The trusted source for
healthcare information and
How much time can elapse after formal training?
By Patrice Spath, ART
Forest Grove, OR
An increasing number of hospital departments are developing competency-based criteria to apply to medical staffing procedure privileges. The competency requirements are based on the number of patients treated by the individual physician as defined by the clinical departments. Medical staff ad hoc committees, with membership representatives of the physicians performing different categories of procedures, can be formed to develop the criteria. There are eight major considerations to be addressed by the group in the design of volume criteria. Last month we addressed the first four. Following are four more considerations:
• What is the maximum number of years that may have elapsed between the formal training program and the privilege request in order for the training experience to count for competency purposes? What if the physician has performed no procedures since completing the training program?
The ad hoc committees should set limitations regarding the amount of time that can lapse between training and the privilege request. Does training over three years ago with no intervening opportunity for the clinician to maintain his or her skills qualify as continued competency? If the applicant has failed to practice his or her skills, does the mere existence of formal training several years prior to the clinician’s application for privileges still qualify the clinician for privileges? The ad hoc committee should address this question and provide definitive answers for the credentials committee.
• What is the number of procedures that should be performed by a physician during the time between reappointments in order to retain the privilege? If a sufficient number of procedures are not done at the primary hospital, how can procedures done at other facilities be documented?
In addition to defining the number of procedures or formal training necessary to receive initial privileges for a specific procedure, the ad hoc committee should define the yearly minimal number of procedures that must be performed in order to retain privileges.
Remember, a physician’s competency is being reviewed not only from a numeric performance standpoint but also through the medical staff’s quality measurement activities. Therefore, the annual number of required procedures may not need to be as high for reappointment purposes.
• If a physician reapplying for privileges has not performed the required number of procedures, can the physician still maintain privileges through a proctorship program?

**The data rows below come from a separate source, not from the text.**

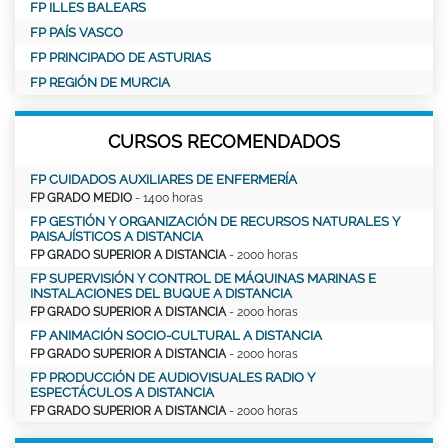
FP ILLES BALEARS
FP PAÍS VASCO
FP PRINCIPADO DE ASTURIAS
FP REGIÓN DE MURCIA
CURSOS RECOMENDADOS
FP CUIDADOS AUXILIARES DE ENFERMERÍA
FP GRADO MEDIO
- 1400 horas
FP GESTIÓN Y ORGANIZACIÓN DE RECURSOS NATURALES Y
PAISAJÍSTICOS A DISTANCIA
FP GRADO SUPERIOR A DISTANCIA
- 2000 horas
FP SUPERVISIÓN Y CONTROL DE MÁQUINAS MARINAS E
INSTALACIONES DEL BUQUE A DISTANCIA
FP GRADO SUPERIOR A DISTANCIA
- 2000 horas
FP ANIMACIÓN SOCIO-CULTURAL A DISTANCIA
FP GRADO SUPERIOR A DISTANCIA
- 2000 horas
FP PRODUCCIÓN DE AUDIOVISUALES RADIO Y
ESPECTÁCULOS A DISTANCIA
FP GRADO SUPERIOR A DISTANCIA
- 2000 horas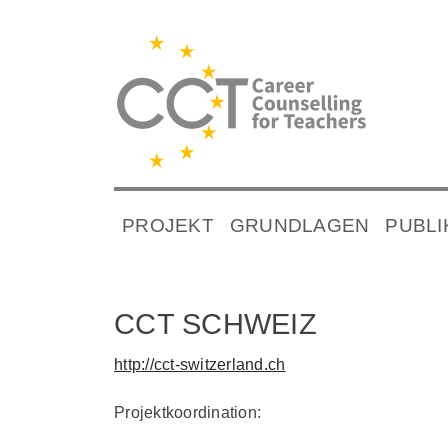
PROJEKT
GRUNDLAGEN
PUBLI
CCT SCHWEIZ
http://cct-switzerland.ch
Projektkoordination: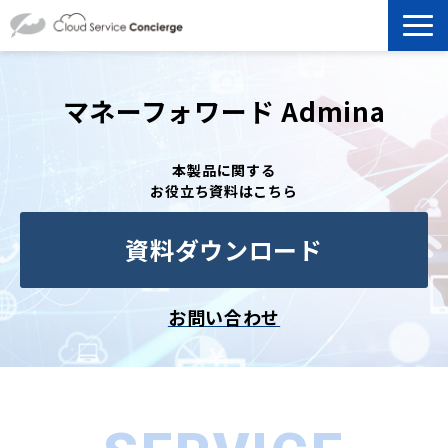
製品を探す
マネーフォワード Admina
選ばれる理由
本製品に関する
お役立ち資料はこちら
資料ダウンロード
資料ダウンロード
お役立ち記事
セミナー
お問い合わせ
よくあるご質問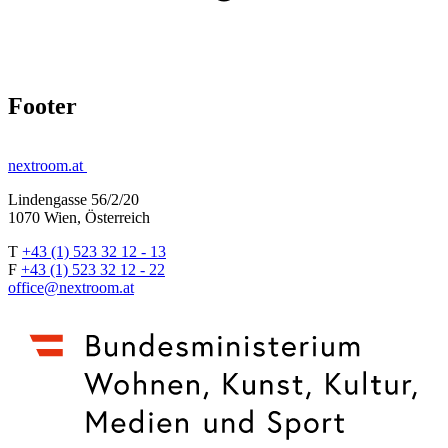
Footer
nextroom.at
Lindengasse 56/2/20
1070 Wien, Österreich
T
+43 (1) 523 32 12 - 13
F
+43 (1) 523 32 12 - 22
office@nextroom.at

If the physician applicant does not meet the minimal proficiency requirements for renewal of privileges, consideration may be given to the establishment of a provisional time period during which a minimum number of procedures will be observed by a physician proctor. Proctors should be chosen from medical staff members who already maintain the privileges or should be solicited from outside the hospital. The minimal number of observations may be suggested by the ad hoc committee.
This provisional status option may be appropriate for the newly established physician who lacks the patient referrals sufficient to performance of an annual number of procedures or for the physician who practices at other hospitals or in an independent clinic where documentation of the physician’s competency cannot be readily obtained.

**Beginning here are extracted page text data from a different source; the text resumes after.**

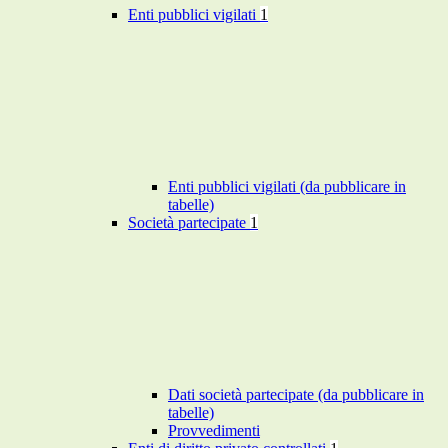
Enti pubblici vigilati
1
Enti pubblici vigilati (da pubblicare in
tabelle)
Società partecipate
1
Dati società partecipate (da pubblicare in
tabelle)
Provvedimenti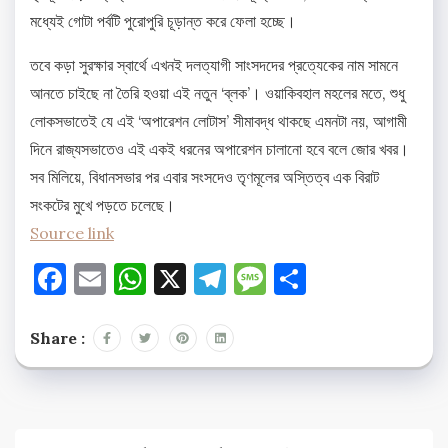
মধ্যেই গোটা পর্বটি পুরোপুরি চূড়ান্ত করে ফেলা হচ্ছে।
তবে কড়া সুরক্ষার স্বার্থে এখনই দলত্যাগী সাংসদদের প্রত্যেকের নাম সামনে
আনতে চাইছে না তৈরি হওয়া এই নতুন ‘ব্লক’। ওয়াকিবহাল মহলের মতে, শুধু
লোকসভাতেই যে এই ‘অপারেশন লোটাস’ সীমাবদ্ধ থাকছে এমনটা নয়, আগামী
দিনে রাজ্যসভাতেও এই একই ধরনের অপারেশন চালানো হবে বলে জোর খবর।
সব মিলিয়ে, বিধানসভার পর এবার সংসদেও তৃণমূলের অস্তিত্ব এক বিরাট
সংকটের মুখে পড়তে চলেছে।
Source link
Facebook
Email
WhatsApp
X
Telegram
Message
Share
Share :
Post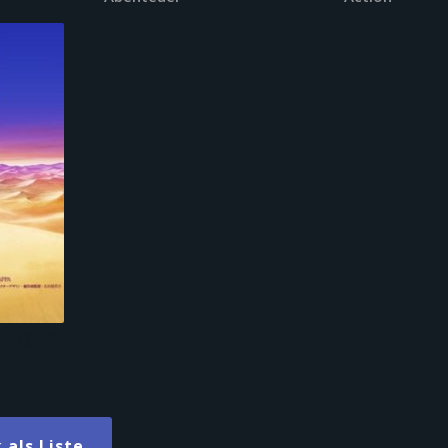
als Liste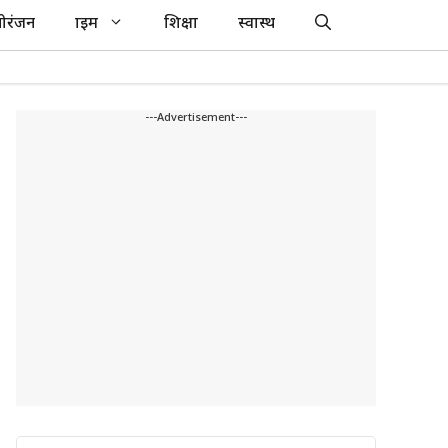
ोरंजन
क्राइम
शिक्षा
स्वास्थ
---Advertisement---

• Is continuing education a requirement for continued competency in addition to completion of a specific number of annual procedures?
The ad hoc committee may wish to include continuing education requirements for physicians requesting renewal of specific procedure privileges. As technology evolves, maintenance of clinical decision making may be just as important as technical skills.
The medical staff may choose to limit the types of procedures that require annual proficiency criteria to those procedures that require maintenance of technical and clinical skills that cannot be obtained through continuing education alone. In some specialties, it may not be necessary to develop numeric procedure requirements for each specific type of procedure because performance of one type of procedure, such as cholecystectomy, may ensure the surgeon’s competency in other types of procedures, such as appendectomy. In these instances, numeric requirements by surgical category can be defined.
To identify those specific procedures requiring numeric annual performance criteria and those procedures that can be grouped into broader categories, the ad hoc committees may wish to survey the members of the clinical department.
Be sure to document all the decisions that the ad hoc committees make. The physicians charged with the credentialing function should be given clear and concise instructions for initial appointments, new privilege requests, and reappointment decisions. The objective competency criteria for each type of procedure or category of procedures should be included in the application form completed by new medical staff members and those applying for reappointment.
Whatever criteria are developed by the individual clinical departments, they must be applied uniformly to all medical staff members and new applicants requesting privileges to perform the procedure. Joint Commission standards very clearly state that any criteria used to measure medical staff competencies must be applied uniformly and consistently (MS.5.4.1: "Each clinical department makes recommendations to the medical staff regarding professional criteria for clinical privileges").
Potential problem areas are those procedures performed in more than one clinical department. For example, bronchoscopies might be performed by general surgeons as well as internal medicine physicians. Make sure competency criteria for bronchoscopies are jointly established by the surgery and medicine departments and applied equally to all physicians.